By subtracting and adding `9/(u - 3)`, we take advantage of the difference of two squares, and obtain:

`=> 2int (u^2 - 9)/(u - 3) + 9/(u - 3)du`

`= 2int ((u + 3)cancel((u - 3)))/cancel(u - 3) + 9/(u - 3)du`

`= 2int u+3 + 9/(u - 3)du`

`= 2(u^2/2 + 3u + 9ln|u - 3|)`

`= u^2 + 6u + 18ln|u - 3|`

But since `u = sqrtx`, we un-substitute to get:

`=> color(blue)(int sqrtx/(sqrt(x) - 3)dx = x + 6sqrtx + 18ln|sqrtx - 3| + C)`

Answer 2

`x+6sqrtx+18lnabs(sqrtx-3)+C`

Explanation:

`I=intsqrtx/(sqrtx-3)dx`

We will use the substitution `u=sqrtx-3`. This also implies that `sqrtx=u+3`, which is a substitution we will use in the numerator.

Differentiating both sides of the substitution, we see that `du=1/(2sqrtx)dx`, which looks (and is) a little messy.

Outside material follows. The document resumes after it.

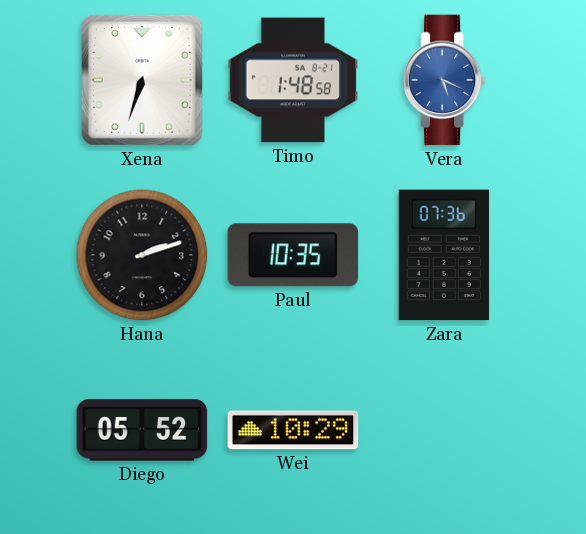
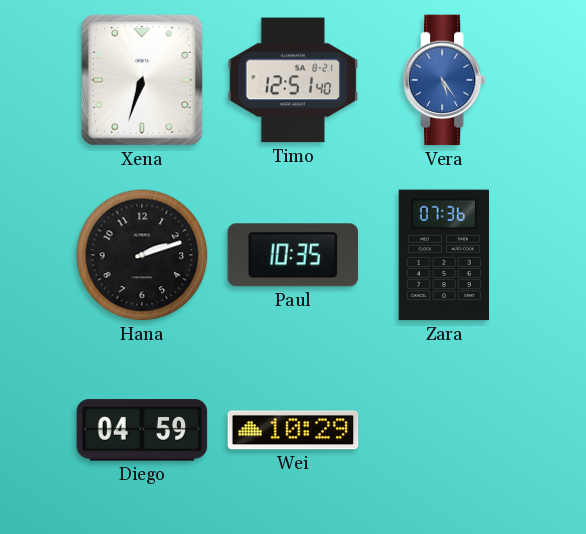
Timo: 1:48 -> 12:51
Vera: 5:19 -> 5:24
Diego: 05:52 -> 04:59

However, we can modify the integral to force this `1/(2sqrtx)dx` term to appear to our benefit!

Since there's currently no `1/(2sqrtx)` term present, we can multiply the integrand by `2sqrtx1/(2sqrtx)` to have no net change.

`I=intsqrtx/(sqrtx-3)(2sqrtx)(1/(2sqrtx)dx)`

`I=2int(sqrtxsqrtx)/(sqrtx-3)(1/(2sqrtx)dx)`

Returning to our substitutions, which we can now make more easily: we have let `sqrtx-3=u`, and following from this `sqrtx=u+3` and `1/(2sqrtx)dx=du`.

`I=2int(u+3)^2/udu`

Expanding the squared term:

`I=2int(u^2+6u+9)/udu`

Dividing through:

`I=2int(u+6+9/u)du`

We can write this as `3` separate integrals (don't forget to distribute the `2`):

`I=2intu+12intdu+18int1/udu`

All of these are fairly common integrals:

`I=2(u^2/2)+12u+18lnabsu+C`

From `u=sqrtx-3` we see that:

`I=(sqrtx-3)^2+12(sqrtx-3)+18lnabs(sqrtx-3)+C`

Expanding the first two terms to simplify:

`I=(x-6sqrtx+9)+12sqrtx-36+18lnabs(sqrtx-3)+C`

The two constants can merge into `C`, the all-powerful constant of integration:

`I=x+6sqrtx+18lnabs(sqrtx-3)+C`